El amigo Voltaire suplicaba a sus invitados que no se manifestaran incrédulos ante la servidumbre. Que los criados no les oyeran hacer profesiones de ateísmo. Cuando le preguntaban por qué, respondía: porque un pueblo de ateos es imposible de gobernar.
Muy atinado el comecuras.
Lo que viene a continuación es de otra mente capaz.
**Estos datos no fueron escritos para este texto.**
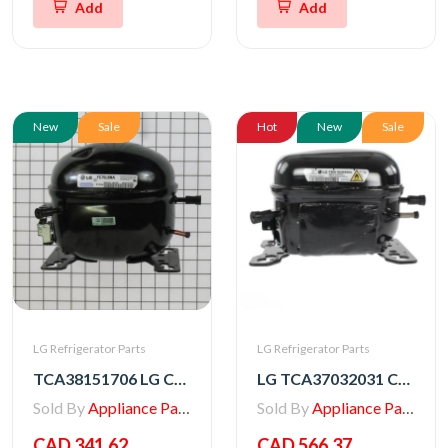
Add
Add
New
Sale
Hot
New
Sale
LG Refrigerator Parts
LG Refrigerator Parts
TCA38151706 LG Compressor, Set Assembly
LG TCA37032031 COMPRESSOR,SET ASSEMBLY
Sold By
Appliance Parts Store
Sold By
Appliance Parts Store
CAD 341.62
CAD 566.37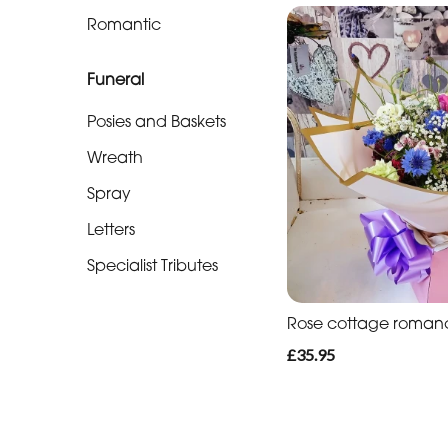
Soon
Romantic
Romantic
Funeral
Funeral
Posies and Baskets
Posies
Wreath
and
Spray
Baskets
Letters
Wreath
Specialist Tributes
Spray
Rose cottage roman
Letters
£35.95
Specialist
Tributes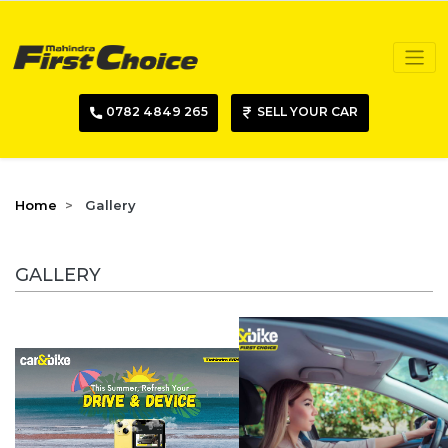
0782 4849 265
SELL YOUR CAR
Home
Gallery
GALLERY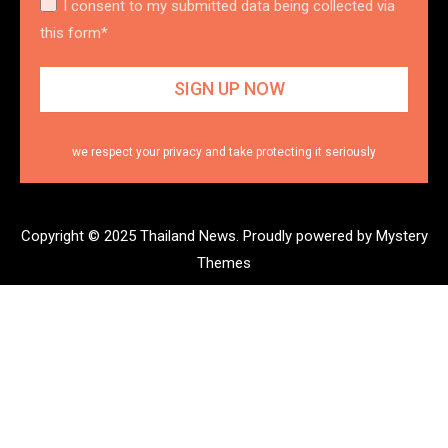
I consent to my submitted data being collected via
this form*
we respect your privacy and take protecting it seriously
Copyright © 2025 Thailand News.
Proudly powered by Mystery
Themes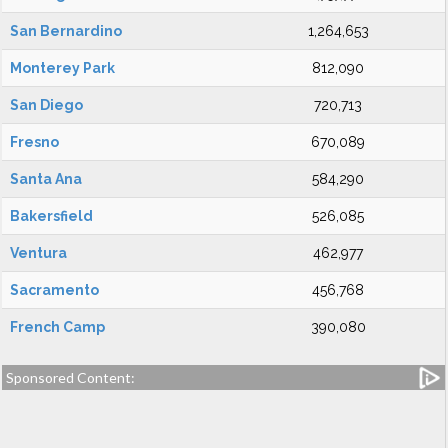
San Bernardino
1,264,653
Monterey Park
812,090
San Diego
720,713
Fresno
670,089
Santa Ana
584,290
Bakersfield
526,085
Ventura
462,977
Sacramento
456,768
French Camp
390,080
Sponsored Content: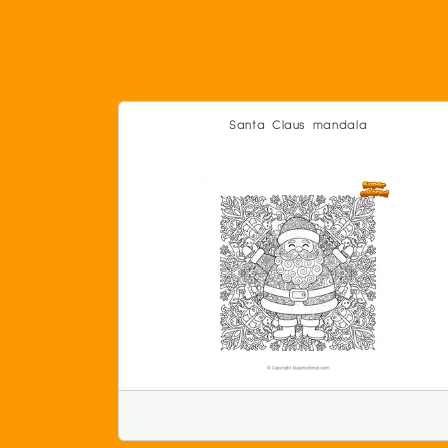
Santa Claus mandala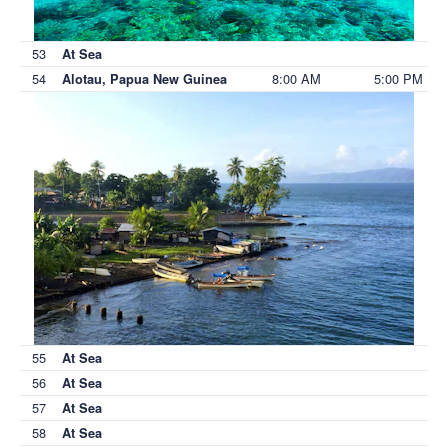
53
At Sea
54
8:00 AM
5:00 PM
Alotau, Papua New Guinea
55
At Sea
56
At Sea
57
At Sea
58
At Sea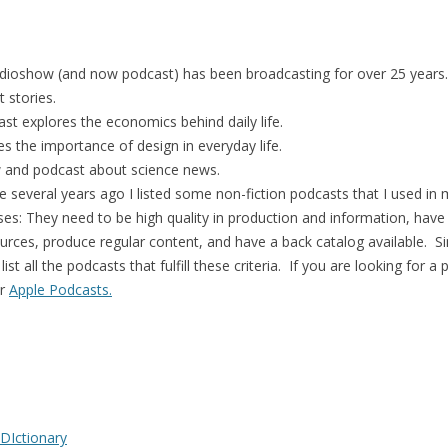
radioshow (and now podcast) has been broadcasting for over 25 years.
t stories.
st explores the economics behind daily life.
es the importance of design in everyday life.
w and podcast about science news.
ge several years ago I listed some non-fiction podcasts that I used in 
ses: They need to be high quality in production and information, have
ources, produce regular content, and have a back catalog available. Si
st all the podcasts that fulfill these criteria. If you are looking for 
r
Apple Podcasts.
 DIctionary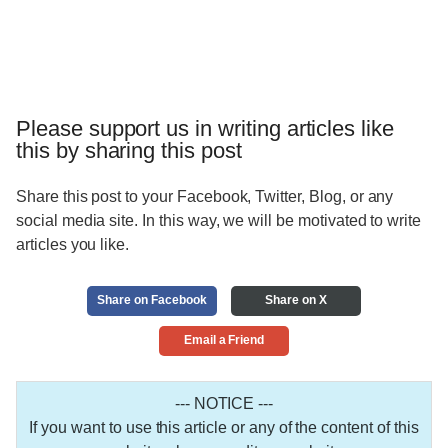
Please support us in writing articles like
this by sharing this post
Share this post to your Facebook, Twitter, Blog, or any
social media site. In this way, we will be motivated to write
articles you like.
Share on Facebook
Share on X
Email a Friend
--- NOTICE ---
If you want to use this article or any of the content of this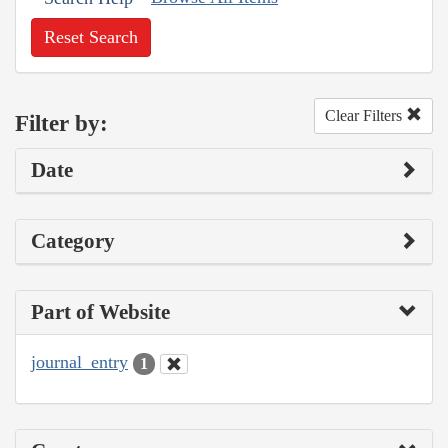
Reset Search
Clear Filters
Filter by:
Date
Category
Part of Website
journal_entry
1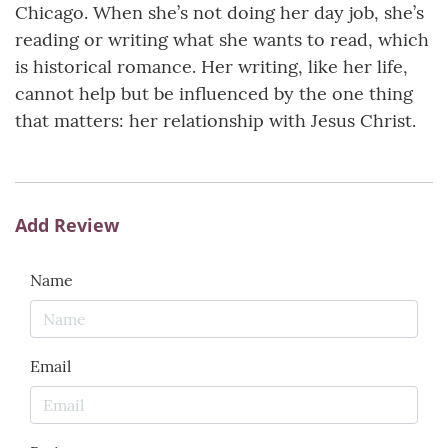
Chicago. When she’s not doing her day job, she’s
reading or writing what she wants to read, which
is historical romance. Her writing, like her life,
cannot help but be influenced by the one thing
that matters: her relationship with Jesus Christ.
Add Review
Name
Email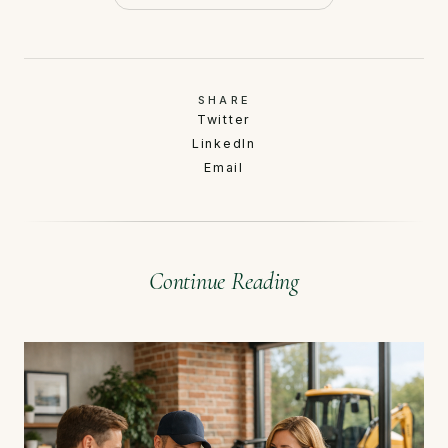
SHARE
Twitter
LinkedIn
Email
Continue Reading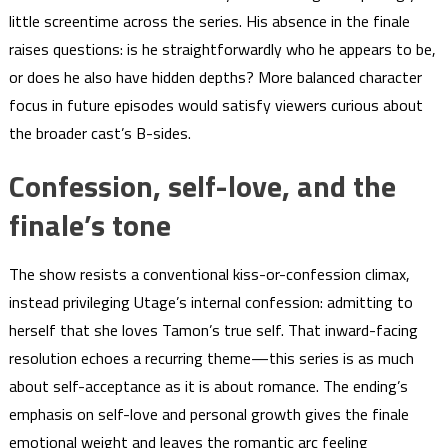
little screentime across the series. His absence in the finale
raises questions: is he straightforwardly who he appears to be,
or does he also have hidden depths? More balanced character
focus in future episodes would satisfy viewers curious about
the broader cast’s B-sides.
Confession, self-love, and the
finale’s tone
The show resists a conventional kiss-or-confession climax,
instead privileging Utage’s internal confession: admitting to
herself that she loves Tamon’s true self. That inward-facing
resolution echoes a recurring theme—this series is as much
about self-acceptance as it is about romance. The ending’s
emphasis on self-love and personal growth gives the finale
emotional weight and leaves the romantic arc feeling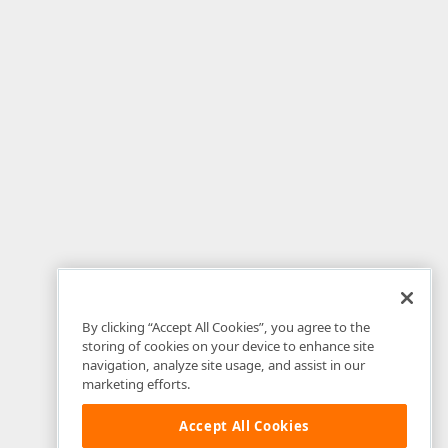
By clicking “Accept All Cookies”, you agree to the
storing of cookies on your device to enhance site
navigation, analyze site usage, and assist in our
marketing efforts.
Accept All Cookies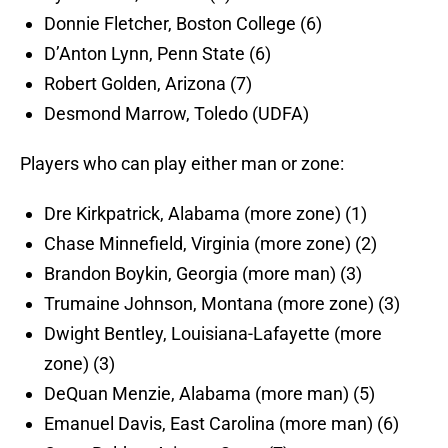
Donnie Fletcher, Boston College (6)
D’Anton Lynn, Penn State (6)
Robert Golden, Arizona (7)
Desmond Marrow, Toledo (UDFA)
Players who can play either man or zone:
Dre Kirkpatrick, Alabama (more zone) (1)
Chase Minnefield, Virginia (more zone) (2)
Brandon Boykin, Georgia (more man) (3)
Trumaine Johnson, Montana (more zone) (3)
Dwight Bentley, Louisiana-Lafayette (more
zone) (3)
DeQuan Menzie, Alabama (more man) (5)
Emanuel Davis, East Carolina (more man) (6)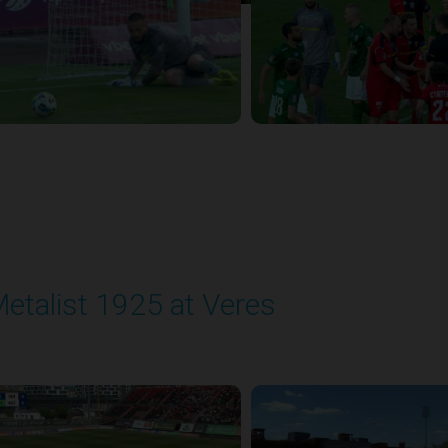
etalist 1925 at Veres
layed - 5/24/2026 09:00 AM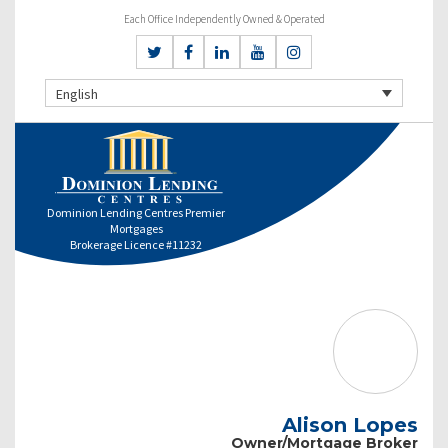
Each Office Independently Owned & Operated
English
Dominion Lending Centres Premier
Mortgages
Brokerage Licence #11232
Alison Lopes
Owner/Mortgage Broker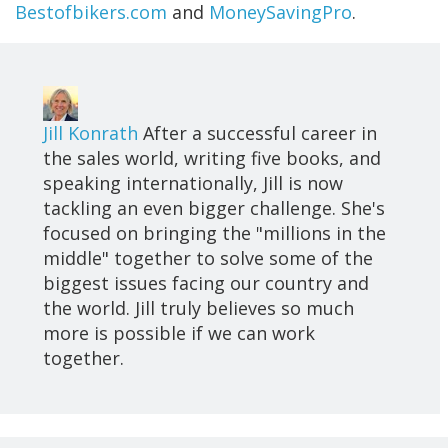
Bestofbikers.com
and
MoneySavingPro
.
Jill Konrath
After a successful career in
the sales world, writing five books, and
speaking internationally, Jill is now
tackling an even bigger challenge. She's
focused on bringing the "millions in the
middle" together to solve some of the
biggest issues facing our country and
the world. Jill truly believes so much
more is possible if we can work
together.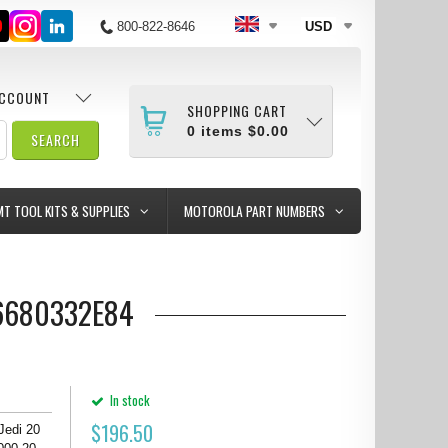
800-822-8646
USD
ACCOUNT
SHOPPING CART
0
items
$0.00
MT TOOL KITS & SUPPLIES
MOTOROLA PART NUMBERS
T#6680332E84
In stock
$
196.50
 Jedi 20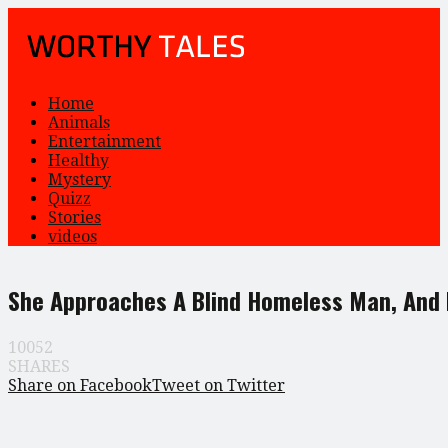
Home
Animals
Entertainment
Healthy
Mystery
Quizz
Stories
videos
She Approaches A Blind Homeless Man, And D
10052
SHARES
Share on Facebook
Tweet on Twitter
Lo advierto antes porque, lo sé, es demasiado bueno, ergo no es mío, sino de Chesterton: “dos campesinos de la Edad Media podían estar enfrentados por la posesión de unas tierras pero iban a la misma iglesia, servían en la misma milicia y compartían una moralidad idéntica”. Compartían una misma cosmovisión.
Y de aquella premisa esta conclusión: “El hombre es sólo hombre cuando se enfrenta a su insignificancia frente al Cielo”.
El Cristianismo no rinde culto a un perdedor, sino a un ganador que vence anonadándose
Bernanós lo decía de otra forma: el hombre siempre vive arrodillado, ante Dios o ante sus propias miserias.
Sin embargo, si hay una constante de lo políticamente correcto esta es la de que el Cristianismo es una religión de siervos, que rinde culto a un perdedor, que fue crucificado por una alianza políticamente correcta: un traidor, el poder político, romano y herodiano, y el poder judicial, representado por Poncio Pilato, amén de la jerarquía religiosa y filosófica imperante, fariseos y saduceos al alimón.
Pero confieso que, como en tantas otras cosas, se adelantó a su tiempo. El momento ha llegado ahora, nuevamente, en el primer cuarto del siglo XXI. Al final, el más poderoso no vence imponiéndose sino anonadándose.